RECORDS SUPPLIED:
────────────────────────────────────────
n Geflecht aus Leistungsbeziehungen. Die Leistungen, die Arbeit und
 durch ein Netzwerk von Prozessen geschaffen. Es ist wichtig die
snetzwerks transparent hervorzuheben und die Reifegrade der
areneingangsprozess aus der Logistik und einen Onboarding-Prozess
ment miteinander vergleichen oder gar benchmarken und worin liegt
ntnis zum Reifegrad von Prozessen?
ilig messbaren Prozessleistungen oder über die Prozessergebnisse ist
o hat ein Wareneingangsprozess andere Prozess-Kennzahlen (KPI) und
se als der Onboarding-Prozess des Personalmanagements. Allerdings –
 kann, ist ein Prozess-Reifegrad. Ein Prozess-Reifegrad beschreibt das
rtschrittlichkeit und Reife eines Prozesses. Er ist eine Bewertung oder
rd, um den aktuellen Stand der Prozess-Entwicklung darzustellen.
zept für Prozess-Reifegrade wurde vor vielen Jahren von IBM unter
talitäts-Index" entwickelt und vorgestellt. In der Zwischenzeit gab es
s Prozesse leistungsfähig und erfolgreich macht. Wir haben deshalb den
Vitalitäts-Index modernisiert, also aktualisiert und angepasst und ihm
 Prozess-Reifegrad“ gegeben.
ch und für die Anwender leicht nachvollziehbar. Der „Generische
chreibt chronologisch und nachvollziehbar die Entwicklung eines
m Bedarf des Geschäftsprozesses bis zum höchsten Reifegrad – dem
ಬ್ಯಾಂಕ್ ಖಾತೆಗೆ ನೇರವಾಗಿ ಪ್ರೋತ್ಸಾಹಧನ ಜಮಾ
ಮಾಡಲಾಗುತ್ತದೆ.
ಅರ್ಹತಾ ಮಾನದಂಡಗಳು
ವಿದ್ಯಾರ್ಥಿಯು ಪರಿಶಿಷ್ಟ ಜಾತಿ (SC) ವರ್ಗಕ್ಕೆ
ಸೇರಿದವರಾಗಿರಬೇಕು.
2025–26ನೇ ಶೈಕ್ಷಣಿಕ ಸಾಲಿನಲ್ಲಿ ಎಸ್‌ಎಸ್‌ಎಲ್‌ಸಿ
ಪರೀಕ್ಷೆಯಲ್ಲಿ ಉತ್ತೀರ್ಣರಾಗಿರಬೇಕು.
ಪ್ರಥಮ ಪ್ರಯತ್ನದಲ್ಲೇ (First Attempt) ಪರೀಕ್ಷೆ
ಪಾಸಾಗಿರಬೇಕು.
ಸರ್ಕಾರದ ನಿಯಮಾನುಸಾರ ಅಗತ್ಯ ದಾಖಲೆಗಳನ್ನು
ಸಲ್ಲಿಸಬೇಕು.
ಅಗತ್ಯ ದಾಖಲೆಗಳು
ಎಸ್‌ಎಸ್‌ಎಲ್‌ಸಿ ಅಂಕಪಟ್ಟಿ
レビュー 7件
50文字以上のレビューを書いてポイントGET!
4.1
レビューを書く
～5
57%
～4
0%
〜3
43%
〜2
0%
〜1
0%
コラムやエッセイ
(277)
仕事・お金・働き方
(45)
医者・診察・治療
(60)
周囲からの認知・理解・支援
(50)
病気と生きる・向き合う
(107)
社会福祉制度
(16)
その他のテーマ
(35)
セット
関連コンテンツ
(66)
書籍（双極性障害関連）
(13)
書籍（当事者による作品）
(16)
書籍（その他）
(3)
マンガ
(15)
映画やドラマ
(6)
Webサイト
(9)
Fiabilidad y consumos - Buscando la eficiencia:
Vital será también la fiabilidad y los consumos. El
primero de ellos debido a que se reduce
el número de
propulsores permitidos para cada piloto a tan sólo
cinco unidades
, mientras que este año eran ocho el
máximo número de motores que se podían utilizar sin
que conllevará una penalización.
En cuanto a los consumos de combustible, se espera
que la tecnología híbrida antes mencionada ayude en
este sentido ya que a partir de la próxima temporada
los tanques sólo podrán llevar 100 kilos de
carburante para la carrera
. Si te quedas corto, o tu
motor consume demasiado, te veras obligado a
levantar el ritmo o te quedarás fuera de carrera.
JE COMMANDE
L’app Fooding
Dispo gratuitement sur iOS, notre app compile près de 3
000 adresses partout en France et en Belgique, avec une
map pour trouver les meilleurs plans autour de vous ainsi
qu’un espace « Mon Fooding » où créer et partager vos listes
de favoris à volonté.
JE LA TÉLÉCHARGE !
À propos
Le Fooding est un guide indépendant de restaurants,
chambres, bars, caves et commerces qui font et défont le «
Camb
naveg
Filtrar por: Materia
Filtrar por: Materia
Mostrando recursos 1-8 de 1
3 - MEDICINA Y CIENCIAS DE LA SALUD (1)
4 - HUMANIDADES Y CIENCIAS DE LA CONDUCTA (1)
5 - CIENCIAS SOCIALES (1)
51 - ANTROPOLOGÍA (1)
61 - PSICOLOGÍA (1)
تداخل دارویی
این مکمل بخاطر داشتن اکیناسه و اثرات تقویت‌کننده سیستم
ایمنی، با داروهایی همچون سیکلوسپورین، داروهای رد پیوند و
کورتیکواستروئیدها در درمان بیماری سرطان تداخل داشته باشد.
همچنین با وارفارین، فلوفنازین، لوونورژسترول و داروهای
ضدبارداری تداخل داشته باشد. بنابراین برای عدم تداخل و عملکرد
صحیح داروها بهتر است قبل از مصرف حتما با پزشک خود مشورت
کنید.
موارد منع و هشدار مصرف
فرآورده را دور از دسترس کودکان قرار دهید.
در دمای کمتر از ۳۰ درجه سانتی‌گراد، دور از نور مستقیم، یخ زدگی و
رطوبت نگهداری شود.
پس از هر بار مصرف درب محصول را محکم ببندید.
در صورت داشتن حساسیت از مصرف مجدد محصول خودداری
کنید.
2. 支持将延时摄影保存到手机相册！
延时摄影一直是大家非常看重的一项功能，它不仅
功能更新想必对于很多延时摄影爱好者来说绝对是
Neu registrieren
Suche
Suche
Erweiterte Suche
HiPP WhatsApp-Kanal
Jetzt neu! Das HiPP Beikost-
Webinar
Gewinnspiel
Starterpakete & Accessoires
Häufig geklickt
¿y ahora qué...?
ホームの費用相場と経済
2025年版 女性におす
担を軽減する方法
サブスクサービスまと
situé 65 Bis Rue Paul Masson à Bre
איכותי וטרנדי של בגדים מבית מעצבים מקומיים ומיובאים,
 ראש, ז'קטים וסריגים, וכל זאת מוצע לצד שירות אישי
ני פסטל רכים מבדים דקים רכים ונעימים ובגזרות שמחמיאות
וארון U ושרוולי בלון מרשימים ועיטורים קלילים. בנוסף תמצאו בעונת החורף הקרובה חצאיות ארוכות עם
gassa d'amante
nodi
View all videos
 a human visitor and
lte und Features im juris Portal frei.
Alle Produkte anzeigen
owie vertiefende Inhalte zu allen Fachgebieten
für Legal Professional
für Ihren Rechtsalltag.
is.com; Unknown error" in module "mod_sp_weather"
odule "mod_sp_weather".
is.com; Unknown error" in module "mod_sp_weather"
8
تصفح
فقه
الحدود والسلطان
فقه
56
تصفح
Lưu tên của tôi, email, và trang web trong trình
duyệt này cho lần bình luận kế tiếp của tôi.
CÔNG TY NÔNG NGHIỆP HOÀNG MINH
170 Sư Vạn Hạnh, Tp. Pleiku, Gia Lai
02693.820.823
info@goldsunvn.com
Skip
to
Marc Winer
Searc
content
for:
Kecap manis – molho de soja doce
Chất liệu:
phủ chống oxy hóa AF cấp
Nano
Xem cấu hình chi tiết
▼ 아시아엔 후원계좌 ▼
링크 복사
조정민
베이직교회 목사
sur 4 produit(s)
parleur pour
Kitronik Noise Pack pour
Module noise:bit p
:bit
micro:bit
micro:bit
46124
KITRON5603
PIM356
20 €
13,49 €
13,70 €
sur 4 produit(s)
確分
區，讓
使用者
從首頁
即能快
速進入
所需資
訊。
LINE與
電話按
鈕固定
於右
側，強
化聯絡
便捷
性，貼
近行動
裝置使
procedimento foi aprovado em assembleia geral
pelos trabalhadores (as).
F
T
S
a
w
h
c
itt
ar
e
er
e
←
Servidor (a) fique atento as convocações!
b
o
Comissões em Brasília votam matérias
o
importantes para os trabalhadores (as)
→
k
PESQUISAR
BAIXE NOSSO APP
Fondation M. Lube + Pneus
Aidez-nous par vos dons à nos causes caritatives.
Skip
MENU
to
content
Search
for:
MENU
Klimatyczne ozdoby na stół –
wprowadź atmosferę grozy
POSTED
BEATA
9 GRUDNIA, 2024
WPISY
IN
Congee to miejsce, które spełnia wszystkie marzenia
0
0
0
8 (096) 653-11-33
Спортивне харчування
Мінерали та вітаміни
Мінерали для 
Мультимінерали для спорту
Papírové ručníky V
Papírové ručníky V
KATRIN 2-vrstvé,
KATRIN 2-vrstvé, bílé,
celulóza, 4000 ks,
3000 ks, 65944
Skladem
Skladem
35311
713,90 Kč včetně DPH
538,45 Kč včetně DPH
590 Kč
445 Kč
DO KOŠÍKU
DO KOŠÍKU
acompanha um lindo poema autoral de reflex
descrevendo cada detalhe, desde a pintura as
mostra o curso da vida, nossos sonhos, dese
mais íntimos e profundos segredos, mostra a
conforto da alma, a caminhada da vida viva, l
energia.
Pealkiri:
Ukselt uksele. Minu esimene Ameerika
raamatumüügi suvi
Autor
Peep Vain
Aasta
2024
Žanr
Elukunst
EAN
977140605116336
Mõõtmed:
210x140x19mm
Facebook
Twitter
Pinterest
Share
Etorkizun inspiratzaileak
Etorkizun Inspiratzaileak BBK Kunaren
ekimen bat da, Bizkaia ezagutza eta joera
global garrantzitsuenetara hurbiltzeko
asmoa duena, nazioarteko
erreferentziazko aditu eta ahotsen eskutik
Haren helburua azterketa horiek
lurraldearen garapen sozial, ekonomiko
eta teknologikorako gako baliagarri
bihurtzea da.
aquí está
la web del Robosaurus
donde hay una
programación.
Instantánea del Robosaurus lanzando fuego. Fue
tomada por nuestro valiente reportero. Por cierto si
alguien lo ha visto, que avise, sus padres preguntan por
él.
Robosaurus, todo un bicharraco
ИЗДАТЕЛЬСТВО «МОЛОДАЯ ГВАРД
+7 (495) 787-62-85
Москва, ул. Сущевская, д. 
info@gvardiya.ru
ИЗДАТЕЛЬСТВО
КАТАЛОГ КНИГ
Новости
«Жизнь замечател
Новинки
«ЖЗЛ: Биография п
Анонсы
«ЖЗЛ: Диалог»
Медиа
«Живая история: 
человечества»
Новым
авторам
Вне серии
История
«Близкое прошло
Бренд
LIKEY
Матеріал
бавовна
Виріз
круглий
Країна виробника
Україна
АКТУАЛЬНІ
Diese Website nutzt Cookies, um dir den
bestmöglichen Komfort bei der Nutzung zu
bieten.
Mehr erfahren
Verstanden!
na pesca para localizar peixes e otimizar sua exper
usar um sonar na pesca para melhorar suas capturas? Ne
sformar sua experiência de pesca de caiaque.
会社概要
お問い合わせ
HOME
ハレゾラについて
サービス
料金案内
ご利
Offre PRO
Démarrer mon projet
────────────────────────────────────────
TASK ITEM: Set down exactly the lines of the data above, beginning with the line that has "se als der Onboarding-Prozess" and ending with the line that has "chreibt chronologisch und", and no others.

REPLY TO THE TASK:
se als der Onboarding-Prozess des Personalmanagements. Allerdings –
 kann, ist ein Prozess-Reifegrad. Ein Prozess-Reifegrad beschreibt das
rtschrittlichkeit und Reife eines Prozesses. Er ist eine Bewertung oder
rd, um den aktuellen Stand der Prozess-Entwicklung darzustellen.
zept für Prozess-Reifegrade wurde vor vielen Jahren von IBM unter
talitäts-Index" entwickelt und vorgestellt. In der Zwischenzeit gab es
s Prozesse leistungsfähig und erfolgreich macht. Wir haben deshalb den
Vitalitäts-Index modernisiert, also aktualisiert und angepasst und ihm
 Prozess-Reifegrad“ gegeben.
ch und für die Anwender leicht nachvollziehbar. Der „Generische
chreibt chronologisch und nachvollziehbar die Entwicklung eines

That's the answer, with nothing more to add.